- Gulf of Sidra Offensive (2017): Part of the Second Libyan Civil War
| Date | 3 March 2017 – 14 March 2017 |
| Location | Coast of the Gulf of Sidra, Libya |
| Result | Libyan National Army victory Benghazi Defense Brigades capture a strip of coastal territory between Nofaliya and Ras Lanuf, and transfer it to Government of National Accord.; On 14 March 2017, LNA recaptures all lost positions in a counter-offensive.; |

Belligerents
- General National Congress Benghazi Defense Brigades; Mercenaries (allegedly); Supported by: Misratan militias Government of National Accord (After 7 March) Petroleum Facilities Guard;: House of Representatives Libyan National Army; Libyan Air Force; Mercenaries (allegedly); Supported by: United Arab Emirates (allegedly)

Commanders and leaders
- Brig. Mustafa al-Shirksi Idris Bukhamada (After 7 March): Field Marshal Khalifa Haftar

= Gulf of Sidra Offensive (2017) =

The Gulf of Sidra Offensive was an offensive of the Second Libyan Civil War. It was launched by the Benghazi Defense Brigades on 3 March 2017, and initially resulted in them taking control of a strip of coastal territory between the towns of Nofaliya and Ras Lanuf, which was then handed over to the Government of National Accord. A number of significant oil ports are located in this area, sometimes referred to as the Oil Crescent. The loss of the Oil Crescent was perceived by analysts as a major blow to the power of Field Marshal Khalifa Haftar.

On 14 March, Haftar's Libyian National Army (LNA) recaptured all positions lost to the Benghazi Defence and Misratan Brigades in a counter-offensive after several days of aerial bombardment.

==Background==
The oil ports targeted in the offensive had been under the control of the Libyan National Army, which supports the Tobruk-based elected parliament, since September 2016, when they were seized from the Petroleum Facilities Guard. The Benghazi Defense Brigades, an Islamist-dominated militia, had been founded in Spring 2016, by fighters driven from the key eastern city of Benghazi by the Libyan National Army. The BDB is allied with surviving elements of the defeated PFG.

==Offensive==
After travelling north through the Sahara Desert from the town of Zella, the BDB simultaneously attacked the ports of Nofaliya, Bin Jawad, Sidra and Ras Lanuf on 3 March. Already overstretched by insurgents in northeastern Cyrenaica, the Libyan Air Force was unable to respond effectively to the BDB's simultaneous attacks. After a short but intense period of fighting, the Libyan National Army withdrew east, leaving the BDB in control of the ports. By 4 March, at least nine people were believed to have been killed in the offensive. Over the following days, air strikes were launched by the Libyan Air Force against the BDB, and as of 7 March, the LNA was reportedly massing forces for a counterattack, to be launched from the town of Brega, possibly with the assistance of the United Arab Emirates. Later that day, however, the BDB announced that it had handed the captured ports over to the Government of National Accord, which responded by dispatching the PFG to the area.

==Counteroffensive==
On 9 March, after obtaining endorsement from tribal elders in Benghazi, the LNA launched a counteroffensive in the Oil Crescent, with armoured brigades being sent to the area. The following day, it was reported that airstrikes had targeted Sidra and Ras Lanuf, and that heavy fighting had broken out in Uqayla, a small town located on the frontline.

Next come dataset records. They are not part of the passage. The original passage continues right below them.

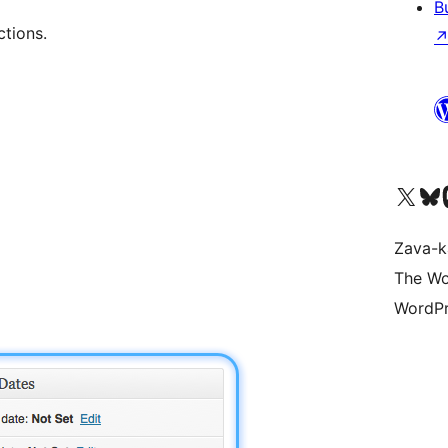
B
ctions.
Tsidiho ny kaonty X (twit
Visit ou
Ts
Zava-k
The Wo
WordPr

On the night of 11 March, airstrikes conducted by the Dignity Operation warplanes killed two of the Petroleum Facilities Guard (PFG) personnel, sources from the PFG reported.

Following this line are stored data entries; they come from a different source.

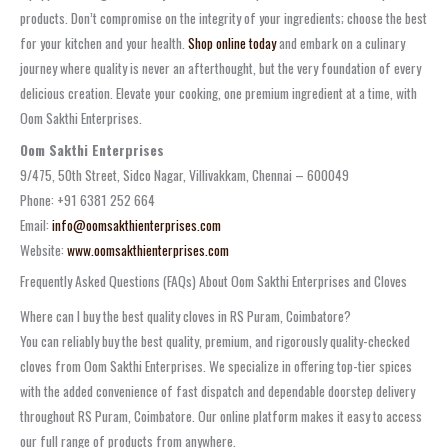
products. Don’t compromise on the integrity of your ingredients; choose the best
for your kitchen and your health.
Shop online today
and embark on a culinary
journey where quality is never an afterthought, but the very foundation of every
delicious creation. Elevate your cooking, one premium ingredient at a time, with
Oom Sakthi Enterprises.
Oom Sakthi Enterprises
9/475, 50th Street, Sidco Nagar, Villivakkam, Chennai – 600049
Phone: +91 6381 252 664
Email:
info@oomsakthienterprises.com
Website:
www.oomsakthienterprises.com
Frequently Asked Questions (FAQs) About Oom Sakthi Enterprises and Cloves
Where can I buy the best quality cloves in RS Puram, Coimbatore?
You can reliably buy the best quality, premium, and rigorously quality-checked
cloves from Oom Sakthi Enterprises. We specialize in offering top-tier spices
with the added convenience of fast dispatch and dependable doorstep delivery
throughout RS Puram, Coimbatore. Our online platform makes it easy to access
our full range of products from anywhere.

On 14 March 2017, LNA have recaptured all positions lost to Benghazi Defence and Misratan Brigades in a counter-offensive after several days of air bombardment. According to local sources, 21 LNA soldiers were killed during the fighting. Meanwhile, LNA spokesman, Ahmed Al-Mismari claimed that remnants of the BDB had fled to Misrata and Jufra.

==Reactions==
Since the offensive began, both sides have accused their opponents of deploying mercenaries. As the fighting was taking place, the House of Representatives announced on 7 March that they withdrew their support for the UN-backed peace agreement and the Government of National Accord, and called for new elections to be held by February 2018. This came as the result of the outbreak of conflict between the LNA and the Islamist militias, with the latter being supported by the GNA. The Libyan parliament is opposed to these forces and wants the GNA to condemn their actions. The parliament spokesperson Abdullah Ablaihig stated that "the GNA unity government is not legitimate any more, as well as its presidential council and anything to do with this entity."